Molti cinesi, non solo cittadini della RPC, vivono questa dicotomia come una grave crisi di appartenenza e come un vuoto culturale che Tu Weiming propone di colmare attraverso la teorizzazione dell’esistenza di una Cina culturale. Quella che è stata definita da Lucian Pye “civiltà-Stato cinese” (nel senso di civiltà che pretende di essere anche uno Stato nazione) si sta disintegrando al centro e secondo Tu Weiming “rischia” di essere rivitalizzata dalla sua stessa periferia, cioè il secondo e terzo universo simbolico. La causa di questo processo è secondo Tu il processo di occidentalizzazione e marginalizzazione del Confucianesimo che ha causato una sorta di amnesia culturale collettiva. In parte ciò risale alla combinazione esplosiva tra il nazionalismo politico e l’iconoclastismo culturale della generazione del Movimento del 4 Maggio che ha creato il terreno fertile per il trionfo del Marxismo-Leninismo prima e del Maoismo poi.
Questo trend si è invertito soltanto all’inizio degli anni Novanta, quando molti intellettuali cinesi – tra cui Tu Weiming -, hanno intrapreso la strada della ricostruzione culturale e del recupero delle radici confuciane, secondo una nuova forma di Umanesimo confuciano de-politicizzato che è poi diventato una delle voci più autorevoli dell’attuale dibattito sulla Cina Culturale.
Secondo il Prof. Tu, la destituzione delle 5 virtù confuciane e lo sviluppo di una società di mercato malsana hanno causato profonde disarmonie nella Cina contemporanea, curabili solo con un ritorno alla cultura. In questo senso il Partito Comunista Cinese deve affrontare due importanti sfide.

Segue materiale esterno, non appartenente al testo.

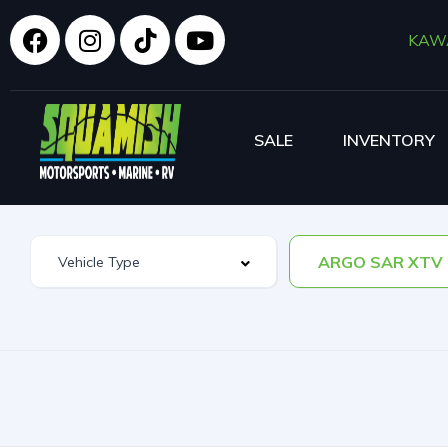
KAW
SALE
INVENTORY
ARGO SAR XTV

La prima consiste di una rivalutazione della religione e del rapporto tra quest’ultima e la scienza, figlia dell’Illuminismo europeo eletta a unico principio guida della modernizzazione cinese. Il concetto di scienza è diventato secondo Tu Weiming troppo potente nella Cina contemporanea e la fede nella capacità della scienza di risolvere ogni problema ha offuscato e poi marginalizzato il potere della fede religiosa e della dimensione spirituale.
Per questo è necessario un nuovo dialogo tra religione e scienza, che sarà possibile soltanto se il governo riconoscerà l’importanza vitale della religione per l’uomo e del suo essere una possibile fonte di stabilità (e non di instabilità) sociale. La seconda sfida è costituita da un recupero dell’identità culturale cinese che produca una combinazione fruttuosa tra l’umanesimo confuciano e le necessità dello sviluppo economico in modo tale che il Pil non diventi la sola misura del successo e della felicità dei cinesi.
La ricetta proposta dal Professor Tu è un orizzonte sul quale si proiettano le speranze di molti intellettuali cinesi di oggi. L’ennesimo orizzonte, verrebbe da dire. Su di esso, come su quelli più istituzionali prodotti dai ‘piani’ della quarta generazione, è legittimo nutrire qualche riserva. Come nel caso della ‘società armoniosa’, la riscoperta del fascino secolare del confucianesimo potrebbe essere solo un altro miraggio, la risposta più ovvia e immediata – dall’ ‘alto’ – a un bisogno impellente che emerge dal ‘basso’. La Cina consumista, corrotta e inquinata non piace a nessuno, tantomeno ai cinesi, ma se è facile pensare che il suo passato confuciano possa essere la soluzione è più difficile crederlo.